Cass. Sez. III n. 12321 del 23 marzo 2007 (Cc. 22 feb. 2007)
Pres. Papa Est. Lombardi Ric. Conserva
Urbanistica. Rapporti tra T.U. edilizia e normativa
regionale
L'art. 2, comma 1, del DPR n.
3802001 espressamente prevede che "Le regioni esercitano la potestà
1egislativa concorrente in materia edilizia nel rispetto dei principi
fondamentali della legislazione statale desumibili dalle disposizioni contenute
nel testo unico". Pertanto, la valutazione afferente al tipo di
procedimento da osservarsi nella realizzazione dell'intervento edilizio deve
essere effettuata tenendo conto della prescrizioni della legge regionale che
non risultino in contrasto con i principi fondamentali stabiliti dal testo
unico dell’edilizia o, evidentemente, interpretando le disposizioni della legge
regionale alla luce di tali principi dovendo altrimenti essere sollevata
questione di legittimità costituzionale della norma regionale che se ne
discosti in termini di inconciliabilità assoluta.
REPUBBLICA ITALIANA
IN NOME DEL POPOLO ITALIANO
LA CORTE SUPREMA DI CASSAZIONE
III SEZIONE PENALE
composta dagli Ill.mi Signori:
Presidente
Dott. Enrico Papa
Consigliere
" Vincenzo Tardino
" Alfredo Maria Lombardi
" Mario Gentile
" Santi Gazzara
ha pronunciato la seguente:
SENTENZA
Sul ricorso proposto dall'Avv. Carmelo Piccolo, difensore di fiducia di
Conserva Donato, n. a Modugno il 23.1966, quale legale rappresentante
della Futura Enterprise S.r.l., avverso l'ordinanza in data 1.12.2006
del Tribunale di Reggio Emilia, in funzione di giudice del riesame, con
la quale è stato confermato il decreto di sequestro
preventivo emesso dal G.I.P. il 14.11.2006.
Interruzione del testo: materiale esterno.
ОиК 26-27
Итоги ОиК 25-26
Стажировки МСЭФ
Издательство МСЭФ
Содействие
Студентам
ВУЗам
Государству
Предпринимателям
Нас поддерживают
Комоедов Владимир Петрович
Udita la relazione fatta dal Consigliere Dott. Alfredo Maria Lombardi;
Visti gli atti, la ordinanza denunziata ed il ricorso;
Udito il P.M. in persona del Sost. Procuratore Generale, Dott.
Gioacchino Izzo, che ha concluso per il rigetto del ricorso;
Udito il difensore Avv. Carmelo Piccolo, che ha concluso per
l'accoglimento del ricorso;
CONSIDERATO IN FATTO E DIRITTO
Con la impugnata ordinanza il Tribunale di Reggio Emilia, in funzione
di giudice del riesame, ha confermato il decreto di sequestro
preventivo di un'area adibita a parcheggio emesso dal G.I.P. il
14.11.2006 nei confronti di Conserva Donato, quale legale
rappresentante della società Futura Enterprise S.r.l.,
indagato del reato di cui agli art. 31 e 44 del DPR n. 380/2001.
Secondo quanto si rileva in punto di fatto nel provvedimento impugnato
la polizia giudiziaria aveva accertato che l'area oggetto del
sequestro, della estensione di circa 22.000 mq., era stata adibita a
parcheggio mediante interventi di spianamento e movimentazione terra ed
il livellamento con materiale inerte frantumato e compattato.
L'ordinanza ha rigettato i motivi di gravame con il quale l'istante per
il riesame aveva dedotto che l'intervento era soggetto alla sola
denuncia di inizio di attività, ai sensi dell'art. 8, comma
I lett. k), della legge regionale n. 31 del 2002, osservando che la
necessità del permesso di costruire deve essere valutata
esclusivamente in base ai parametri stabiliti dal DPR n. 380/2001; che,
in ogni caso, l'intervento edilizio di cui al sequestro non poteva
neppure farsi rientrare tra quelli soggetti a dia. alla luce della
legge regionale la cui applicazione era stata invocata dal ricorrente.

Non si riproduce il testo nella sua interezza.